### INSTRUCTIONS TO FOLLOW
The word "Schneider" may appear in some lines of the data; copy every such line.

(Recorded data)
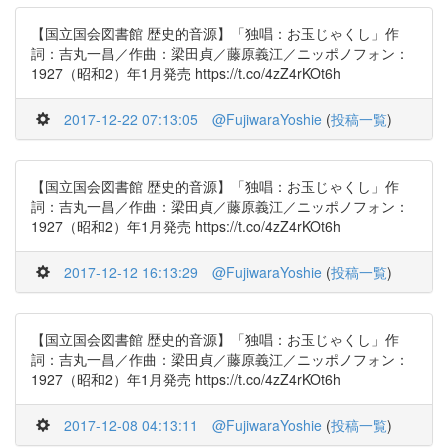
【国立国会図書館 歴史的音源】「独唱：お玉じゃくし」作
詞：吉丸一昌／作曲：梁田貞／藤原義江／ニッポノフォン：
1927（昭和2）年1月発売 https://t.co/4zZ4rKOt6h
2017-12-22 07:13:05
@FujiwaraYoshie
(
投稿一覧
)
【国立国会図書館 歴史的音源】「独唱：お玉じゃくし」作
詞：吉丸一昌／作曲：梁田貞／藤原義江／ニッポノフォン：
1927（昭和2）年1月発売 https://t.co/4zZ4rKOt6h
2017-12-12 16:13:29
@FujiwaraYoshie
(
投稿一覧
)
【国立国会図書館 歴史的音源】「独唱：お玉じゃくし」作
詞：吉丸一昌／作曲：梁田貞／藤原義江／ニッポノフォン：
1927（昭和2）年1月発売 https://t.co/4zZ4rKOt6h
2017-12-08 04:13:11
@FujiwaraYoshie
(
投稿一覧
)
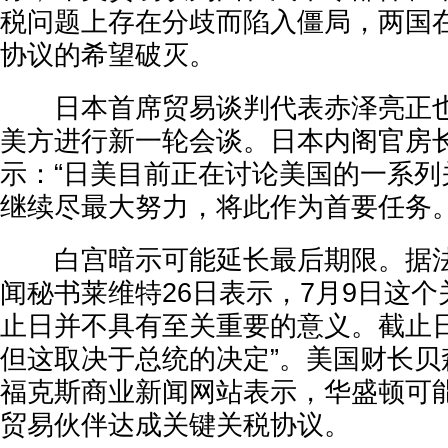
税问题上存在分歧而陷入僵局，两国
协议的希望破灭。
日本首席贸易谈判代表赤泽亮正也
美方进行新一轮会谈。日本内阁官房长
示：“日美目前正在讨论美国的一系列
继续尽最大努力，将此作为首要任务。
白宫暗示可能延长最后期限。据法
闻秘书莱维特26日表示，7月9日这
止日并不具有至关重要的意义。截止日
但这取决于总统的决定”。美国财长贝
福克斯商业新闻网站表示，华盛顿可
贸易伙伴达成关键关税协议。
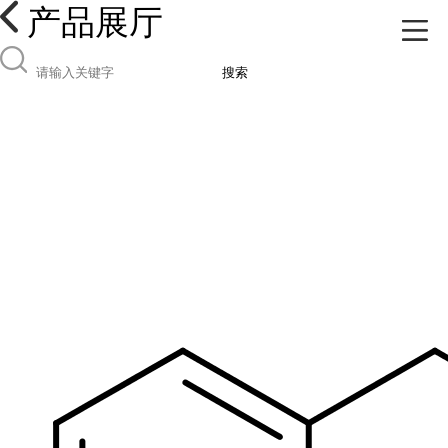
产品展厅
搜索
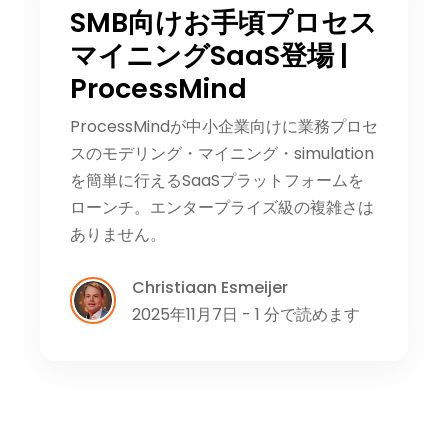
SMB向けお手頃プロセス
マイニングSaaS登場 |
ProcessMind
ProcessMindが中小企業向けに業務プロセ
スのモデリング・マイニング・simulation
を簡単に行えるSaaSプラットフォームを
ローンチ。エンタープライズ級の複雑さは
ありません。
Christiaan Esmeijer
2025年11月7日 - 1 分で読めます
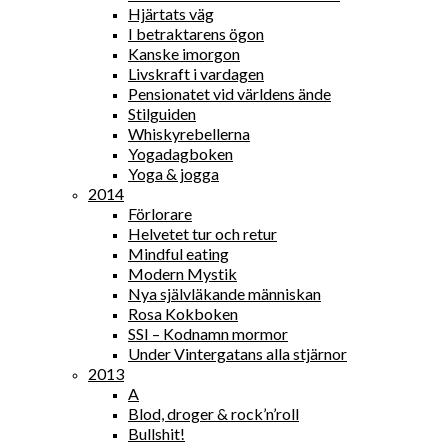
Hjärtats väg
I betraktarens ögon
Kanske imorgon
Livskraft i vardagen
Pensionatet vid världens ände
Stilguiden
Whiskyrebellerna
Yogadagboken
Yoga & jogga
2014
Förlorare
Helvetet tur och retur
Mindful eating
Modern Mystik
Nya självläkande människan
Rosa Kokboken
SSI – Kodnamn mormor
Under Vintergatans alla stjärnor
2013
A
Blod, droger & rock’n’roll
Bullshit!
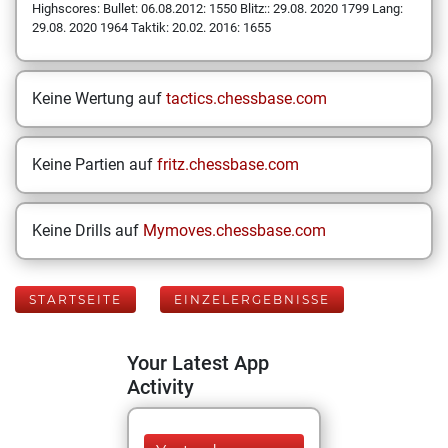
Highscores: Bullet: 06.08.2012: 1550 Blitz:: 29.08. 2020 1799 Lang:
29.08. 2020 1964 Taktik: 20.02. 2016: 1655
Keine Wertung auf
tactics.chessbase.com
Keine Partien auf
fritz.chessbase.com
Keine Drills auf
Mymoves.chessbase.com
STARTSEITE
EINZELERGEBNISSE
Your Latest App
Activity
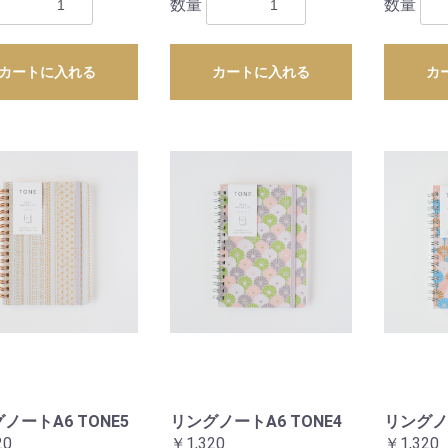
数量
数量
カートに入れる
カートに入れる
カ
ノートA6 TONE5
リングノートA6 TONE4
リングノー
20
￥1,320
￥1,320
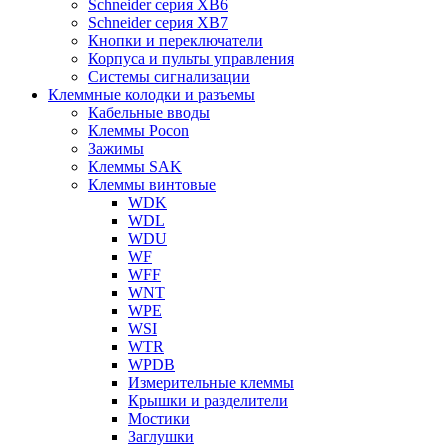
Schneider серия XB6
Schneider серия XB7
Кнопки и переключатели
Корпуса и пульты управления
Системы сигнализации
Клеммные колодки и разъемы
Кабельные вводы
Клеммы Pocon
Зажимы
Клеммы SAK
Клеммы винтовые
WDK
WDL
WDU
WF
WFF
WNT
WPE
WSI
WTR
WPDB
Измерительные клеммы
Крышки и разделители
Мостики
Заглушки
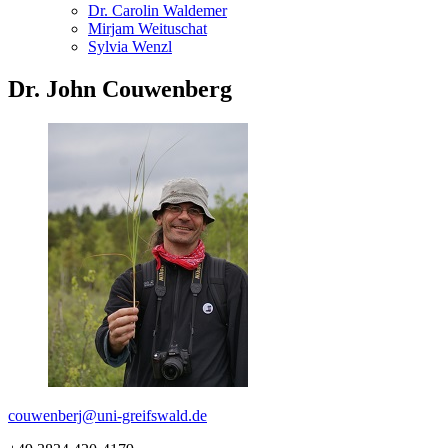
Dr. Carolin Waldemer
Mirjam Weituschat
Sylvia Wenzl
Dr. John Couwenberg
couwenberj
@uni-greifswald
.de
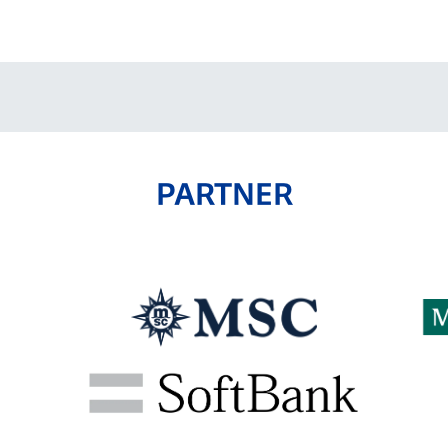
V-EXPRESS（ユニフ
ォーム入場）
PARTNER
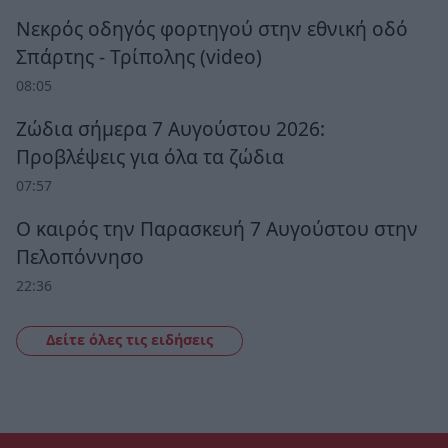
Νεκρός οδηγός φορτηγού στην εθνική οδό
Σπάρτης - Τρίπολης (video)
08:05
Ζώδια σήμερα 7 Αυγούστου 2026:
Προβλέψεις για όλα τα ζώδια
07:57
Ο καιρός την Παρασκευή 7 Αυγούστου στην
Πελοπόννησο
22:36
Δείτε όλες τις ειδήσεις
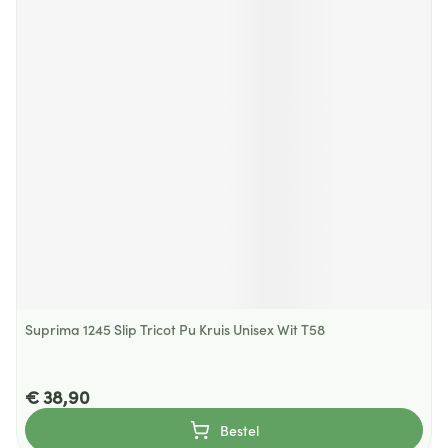
Suprima 1245 Slip Tricot Pu Kruis Unisex Wit T58
€ 38,90
Bestel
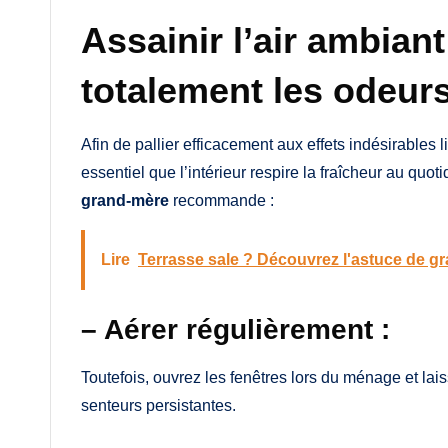
Assainir l’air ambiant
totalement les odeur
Afin de pallier efficacement aux effets indésirables 
essentiel que l’intérieur respire la fraîcheur au quo
grand-mère
recommande :
Lire
Terrasse sale ? Découvrez l'astuce de g
– Aérer régulièrement :
Toutefois, ouvrez les fenêtres lors du ménage et laiss
senteurs persistantes.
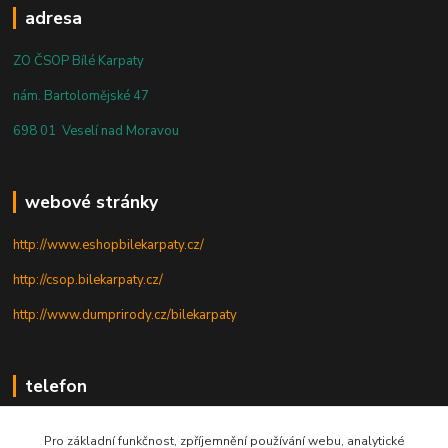
adresa
ZO ČSOP Bílé Karpaty
nám. Bartolomějské 47
698 01 Veselí nad Moravou
webové stránky
http://www.eshopbilekarpaty.cz/
http://csop.bilekarpaty.cz/
http://www.dumprirody.cz/bilekarpaty
telefon
+420 725 437 882
Pro základní funkčnost, zpříjemnění používání webu, analytické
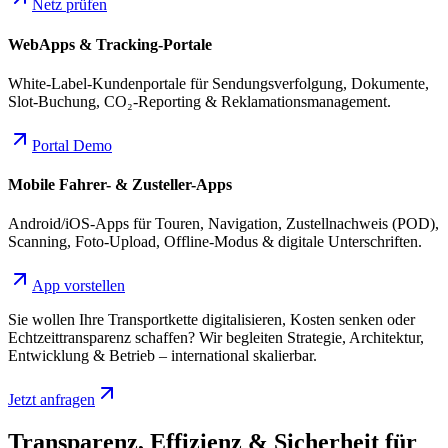
Netz prüfen
WebApps & Tracking-Portale
White-Label-Kundenportale für Sendungsverfolgung, Dokumente,
Slot-Buchung, CO₂-Reporting & Reklamationsmanagement.
Portal Demo
Mobile Fahrer- & Zusteller-Apps
Android/iOS-Apps für Touren, Navigation, Zustellnachweis (POD),
Scanning, Foto-Upload, Offline-Modus & digitale Unterschriften.
App vorstellen
Sie wollen Ihre Transportkette digitalisieren, Kosten senken oder
Echtzeittransparenz schaffen? Wir begleiten Strategie, Architektur,
Entwicklung & Betrieb – international skalierbar.
Jetzt anfragen
Transparenz, Effizienz & Sicherheit für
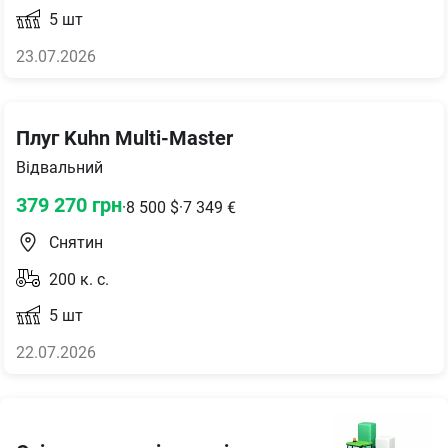
5
шт
23.07.2026
Плуг Kuhn Multi-Master
Відвальний
379 270
грн
·
8 500
$
·
7 349
€
Снятин
200
к. с.
5
шт
22.07.2026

### YOUR SOLUTION
Schneider серия XB6
Schneider серия XB7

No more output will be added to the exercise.